Pouco depois das duas da manhã do dia 15 de Sextatíria do ano de 903 do Solar, trinta oficiais, todos mascarados, da alta nobreza do
Exército hótrio aproximaram-se da entrada principal do Palácio Magnum Real em Tebrade.
Depois de uma breve luta contra os arqueiros e espadachins reais, eles avançaram pelos amplos jardins do palácio e chegaram até as sentinelas à porta, que tentaram resistir e foram mortas. Com as chaves, os rebeldes
conspiradores entraram no saguão da recepção e seguiram para o
dormitório real, correndo pelas escadas e passagens à pé e com seus cavalos. Encontraram os
aposentos do rei protegidos por duas pesadas portas de madeira de lei e aço.
Abriram-nas à força dos braços, cavalos, aríete, machados e marretas.
Ao adentrar a antecâmara, encontraram os
ajudantes reais. Estes foram rendidos e aprisionados num dos banheiros. Em meio à densa escuridão,impassíveis, os intrusos abriram as portas dos vários aposentos até conseguirem  chegar ao apartamento real. Quando chegaram ao quarto de dormir, o rei Augro Munit e a rainha Demnia já haviam saído de lá. Contudo, um livro de poesias jazia aberto com a capa para cima na mesinha de cabeceira da rainha, um deles notou e comentou, ao passar a mão no leito conjugal real:
- A cama ainda está quente: pelo jeito, saíram há pouco. 
Após vasculharem o quarto em vão, os rebelados esquadrinharam o palácio, com tochas, espadas e lanças em punho.
Enquanto os oficiais irrompiam cômodo após cômodo, arrebentando os
armários, tapeçarias, sofás e outros possíveis esconderijos, o rei Augro e a rainha Demnia comprimiam-se no andar superior, em um minúsculo
anexo contíguo ao quarto de dormir onde as criadas da rainha passavam e
cerziam roupas. Por cerca de duas horas a busca prosseguiu. O rei, com  receio de ser encontrado nu, vestiu-se o mais silenciosamente possível com um pijama e uma
camisa de seda azul. Não queria que os inimigos o encontrassem nu. A
rainha se vestiu com uma anágua e um espartilho de seda branca.
Em várias partes da cidade, outras vítimas foram encontradas e mortas: os três irmãos da rainha e mais dois generais - um destes e um irmão da rainha eram suspeitos de também conspirar pelo trono 5 anos antes -, foram levados para uma casa da guarda próxima do palácio, onde foram
insultados, humilhados, surrados e apunhalados.
Os conspiradores também
invadiram os aposentos do primeiro-ministro, Digroni, e
do ministro da Guerra, General Bagh. Bagh resistiu bravamente e conseguiu matar dois com seu sabre:
- Venham seus covardes!!! - berrou enfurecido o veteraníssimo militar, com a arma na mão direita, toda ensanguentada, e o peito estufado também manchado de sangue.

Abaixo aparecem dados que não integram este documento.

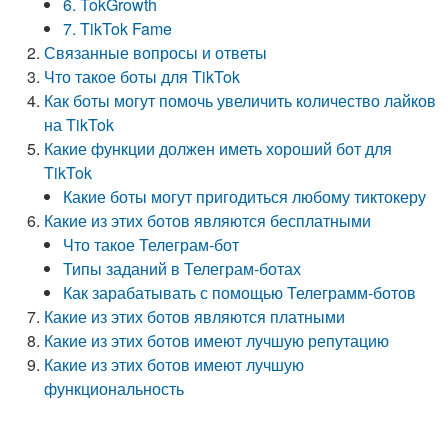
6. TokGrowth
7. TikTok Fame
Связанные вопросы и ответы
Что такое боты для TikTok
Как боты могут помочь увеличить количество лайков
на TikTok
Какие функции должен иметь хороший бот для
TikTok
Какие боты могут пригодиться любому тиктокеру
Какие из этих ботов являются бесплатными
Что такое Телеграм-бот
Типы заданий в Телеграм-ботах
Как зарабатывать с помощью Телеграмм-ботов
Какие из этих ботов являются платными
Какие из этих ботов имеют лучшую репутацию
Какие из этих ботов имеют лучшую
функциональность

- Morra, desgraçado!!! - um dos conspiradores grita ao arremessar uma lança que crava nas costas do general, que desaba segurando um sabre na mão esquerda e um punhal na outra mão.
Digroni teve a cabeça decepada com uma machadinha. O ministro do Tesouro Real,
Vlatinir, foi apunhalado e tido por morto, mas se recuperou
dos ferimentos. Outros ministros foram detidos e espancados e levados para as masmorras secretas no subsolo.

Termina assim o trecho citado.